## Task instructions
The material below holds a span beginning at the line with "verdichten Sie sie mit Triphasic Reactional." and ending at the line with "301.48-65V FOT. 2". Quote that span exactly, both ends included, and only that span.

'''

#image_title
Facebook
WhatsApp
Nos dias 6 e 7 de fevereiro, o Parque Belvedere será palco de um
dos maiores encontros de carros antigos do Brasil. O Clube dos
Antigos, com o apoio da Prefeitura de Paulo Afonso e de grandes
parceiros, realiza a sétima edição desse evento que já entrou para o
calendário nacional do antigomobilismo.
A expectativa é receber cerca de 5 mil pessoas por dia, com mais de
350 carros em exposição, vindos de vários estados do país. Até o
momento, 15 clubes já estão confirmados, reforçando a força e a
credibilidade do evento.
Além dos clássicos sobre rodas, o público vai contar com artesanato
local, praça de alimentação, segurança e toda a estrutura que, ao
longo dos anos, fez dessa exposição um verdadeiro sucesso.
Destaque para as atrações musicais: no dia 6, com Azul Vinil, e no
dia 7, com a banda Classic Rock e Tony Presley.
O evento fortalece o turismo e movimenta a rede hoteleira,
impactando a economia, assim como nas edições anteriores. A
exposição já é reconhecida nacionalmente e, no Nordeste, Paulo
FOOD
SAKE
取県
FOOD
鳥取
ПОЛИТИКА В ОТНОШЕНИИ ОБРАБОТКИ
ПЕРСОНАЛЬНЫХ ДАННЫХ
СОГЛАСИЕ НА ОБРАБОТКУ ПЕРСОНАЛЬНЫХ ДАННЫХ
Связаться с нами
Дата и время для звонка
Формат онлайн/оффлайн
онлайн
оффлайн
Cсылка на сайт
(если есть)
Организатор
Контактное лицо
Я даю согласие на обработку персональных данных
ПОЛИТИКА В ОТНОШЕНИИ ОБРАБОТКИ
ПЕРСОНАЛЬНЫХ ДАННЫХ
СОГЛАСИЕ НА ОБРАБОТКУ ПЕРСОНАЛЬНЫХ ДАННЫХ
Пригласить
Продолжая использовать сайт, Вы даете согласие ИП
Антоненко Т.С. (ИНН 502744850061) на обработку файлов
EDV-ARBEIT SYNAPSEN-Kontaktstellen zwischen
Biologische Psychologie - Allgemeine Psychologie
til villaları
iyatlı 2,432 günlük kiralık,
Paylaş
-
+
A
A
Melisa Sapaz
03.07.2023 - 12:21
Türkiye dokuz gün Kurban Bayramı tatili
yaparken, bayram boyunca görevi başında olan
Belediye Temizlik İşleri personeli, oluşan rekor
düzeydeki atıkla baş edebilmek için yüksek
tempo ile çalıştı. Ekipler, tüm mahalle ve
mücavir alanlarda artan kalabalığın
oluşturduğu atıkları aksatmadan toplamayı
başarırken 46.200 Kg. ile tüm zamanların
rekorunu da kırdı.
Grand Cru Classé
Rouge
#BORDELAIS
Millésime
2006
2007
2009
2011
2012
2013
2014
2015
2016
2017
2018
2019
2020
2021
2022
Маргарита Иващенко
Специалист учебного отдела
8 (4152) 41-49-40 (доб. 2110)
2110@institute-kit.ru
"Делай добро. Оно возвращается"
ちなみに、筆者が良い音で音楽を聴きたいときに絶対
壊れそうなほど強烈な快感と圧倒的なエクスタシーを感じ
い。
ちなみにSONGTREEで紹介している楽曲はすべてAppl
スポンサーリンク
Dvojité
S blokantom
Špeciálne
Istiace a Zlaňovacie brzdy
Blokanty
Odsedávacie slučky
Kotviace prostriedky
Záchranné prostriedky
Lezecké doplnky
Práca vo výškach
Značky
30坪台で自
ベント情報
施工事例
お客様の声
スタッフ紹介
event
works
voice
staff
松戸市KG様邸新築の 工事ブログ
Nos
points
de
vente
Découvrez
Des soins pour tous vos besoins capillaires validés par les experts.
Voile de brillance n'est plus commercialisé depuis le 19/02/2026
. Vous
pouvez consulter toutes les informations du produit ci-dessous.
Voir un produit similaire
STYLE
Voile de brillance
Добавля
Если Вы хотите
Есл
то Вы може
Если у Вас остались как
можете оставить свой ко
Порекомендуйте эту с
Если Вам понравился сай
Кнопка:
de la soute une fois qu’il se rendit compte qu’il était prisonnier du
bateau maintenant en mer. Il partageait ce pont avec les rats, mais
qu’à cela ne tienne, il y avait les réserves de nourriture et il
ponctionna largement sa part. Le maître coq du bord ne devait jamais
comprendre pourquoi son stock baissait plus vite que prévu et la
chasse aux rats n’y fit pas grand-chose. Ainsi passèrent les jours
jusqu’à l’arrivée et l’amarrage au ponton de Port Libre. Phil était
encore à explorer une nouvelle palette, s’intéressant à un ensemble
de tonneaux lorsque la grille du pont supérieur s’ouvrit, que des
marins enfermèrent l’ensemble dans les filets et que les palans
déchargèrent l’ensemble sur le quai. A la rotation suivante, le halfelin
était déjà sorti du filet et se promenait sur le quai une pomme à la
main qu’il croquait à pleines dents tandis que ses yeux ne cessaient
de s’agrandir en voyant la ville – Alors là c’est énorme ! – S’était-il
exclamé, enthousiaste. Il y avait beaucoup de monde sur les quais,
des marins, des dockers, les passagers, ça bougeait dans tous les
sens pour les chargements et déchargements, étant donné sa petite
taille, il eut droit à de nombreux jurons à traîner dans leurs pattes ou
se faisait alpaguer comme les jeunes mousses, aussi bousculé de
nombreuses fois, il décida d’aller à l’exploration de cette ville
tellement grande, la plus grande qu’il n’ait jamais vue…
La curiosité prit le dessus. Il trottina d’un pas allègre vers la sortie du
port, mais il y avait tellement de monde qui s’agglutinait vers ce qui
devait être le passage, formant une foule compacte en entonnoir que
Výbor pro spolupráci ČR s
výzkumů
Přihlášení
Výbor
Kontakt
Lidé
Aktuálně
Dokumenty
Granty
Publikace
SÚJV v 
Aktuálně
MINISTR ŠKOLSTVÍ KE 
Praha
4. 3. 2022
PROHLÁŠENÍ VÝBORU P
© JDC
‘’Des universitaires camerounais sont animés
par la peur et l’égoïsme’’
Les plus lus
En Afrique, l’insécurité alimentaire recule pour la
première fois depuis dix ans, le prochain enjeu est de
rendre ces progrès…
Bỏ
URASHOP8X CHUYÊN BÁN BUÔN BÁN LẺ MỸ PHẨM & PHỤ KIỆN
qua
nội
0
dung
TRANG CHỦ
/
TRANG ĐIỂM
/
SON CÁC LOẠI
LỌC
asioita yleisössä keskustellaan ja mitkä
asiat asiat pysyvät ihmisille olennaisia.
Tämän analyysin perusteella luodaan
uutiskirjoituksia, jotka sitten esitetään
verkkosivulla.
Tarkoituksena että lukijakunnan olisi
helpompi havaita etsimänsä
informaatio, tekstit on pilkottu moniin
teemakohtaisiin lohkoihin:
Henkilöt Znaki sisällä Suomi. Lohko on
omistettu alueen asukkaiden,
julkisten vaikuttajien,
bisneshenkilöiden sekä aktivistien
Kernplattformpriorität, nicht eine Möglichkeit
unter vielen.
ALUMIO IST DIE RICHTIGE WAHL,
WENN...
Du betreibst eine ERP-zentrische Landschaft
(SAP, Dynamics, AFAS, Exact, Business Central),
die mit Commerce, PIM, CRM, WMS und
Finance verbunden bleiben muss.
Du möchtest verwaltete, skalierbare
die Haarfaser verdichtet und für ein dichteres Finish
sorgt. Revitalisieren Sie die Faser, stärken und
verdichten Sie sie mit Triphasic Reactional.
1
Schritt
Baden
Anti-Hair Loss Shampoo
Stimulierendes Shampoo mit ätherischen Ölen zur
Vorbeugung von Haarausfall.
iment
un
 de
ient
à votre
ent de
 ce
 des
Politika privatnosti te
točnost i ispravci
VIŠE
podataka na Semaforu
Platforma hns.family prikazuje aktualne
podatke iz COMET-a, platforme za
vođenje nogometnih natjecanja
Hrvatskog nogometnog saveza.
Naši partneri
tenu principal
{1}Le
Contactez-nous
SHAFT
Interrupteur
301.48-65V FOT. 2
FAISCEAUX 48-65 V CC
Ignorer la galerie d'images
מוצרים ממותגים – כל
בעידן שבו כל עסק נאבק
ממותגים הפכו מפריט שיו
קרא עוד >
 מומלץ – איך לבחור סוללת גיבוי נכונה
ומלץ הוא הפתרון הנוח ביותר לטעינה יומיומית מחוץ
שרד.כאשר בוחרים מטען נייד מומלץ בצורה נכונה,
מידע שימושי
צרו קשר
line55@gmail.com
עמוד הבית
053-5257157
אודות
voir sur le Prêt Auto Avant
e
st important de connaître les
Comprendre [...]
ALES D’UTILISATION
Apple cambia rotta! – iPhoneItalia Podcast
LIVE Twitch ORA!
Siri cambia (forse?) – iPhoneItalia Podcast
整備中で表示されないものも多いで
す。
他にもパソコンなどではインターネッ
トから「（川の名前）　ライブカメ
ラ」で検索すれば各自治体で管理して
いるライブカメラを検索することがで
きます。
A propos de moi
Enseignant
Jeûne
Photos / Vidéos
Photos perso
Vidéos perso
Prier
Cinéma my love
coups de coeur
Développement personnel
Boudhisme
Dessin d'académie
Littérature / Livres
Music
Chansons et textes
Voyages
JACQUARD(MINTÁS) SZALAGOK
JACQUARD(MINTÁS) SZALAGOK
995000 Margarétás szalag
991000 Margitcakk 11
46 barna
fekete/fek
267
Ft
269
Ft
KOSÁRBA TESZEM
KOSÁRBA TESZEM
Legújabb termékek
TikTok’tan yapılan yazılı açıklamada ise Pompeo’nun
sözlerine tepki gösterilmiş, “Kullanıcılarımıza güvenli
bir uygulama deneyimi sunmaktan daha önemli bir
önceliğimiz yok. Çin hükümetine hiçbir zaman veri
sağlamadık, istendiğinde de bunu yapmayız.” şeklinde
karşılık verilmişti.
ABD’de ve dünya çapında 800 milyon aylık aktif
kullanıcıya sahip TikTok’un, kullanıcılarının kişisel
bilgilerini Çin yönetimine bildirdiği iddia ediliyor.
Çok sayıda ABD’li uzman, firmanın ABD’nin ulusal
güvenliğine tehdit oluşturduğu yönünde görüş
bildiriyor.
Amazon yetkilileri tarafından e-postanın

'''

## Your response
verdichten Sie sie mit Triphasic Reactional.
1
Schritt
Baden
Anti-Hair Loss Shampoo
Stimulierendes Shampoo mit ätherischen Ölen zur
Vorbeugung von Haarausfall.
iment
un
 de
ient
à votre
ent de
 ce
 des
Politika privatnosti te
točnost i ispravci
VIŠE
podataka na Semaforu
Platforma hns.family prikazuje aktualne
podatke iz COMET-a, platforme za
vođenje nogometnih natjecanja
Hrvatskog nogometnog saveza.
Naši partneri
tenu principal
{1}Le
Contactez-nous
SHAFT
Interrupteur
301.48-65V FOT. 2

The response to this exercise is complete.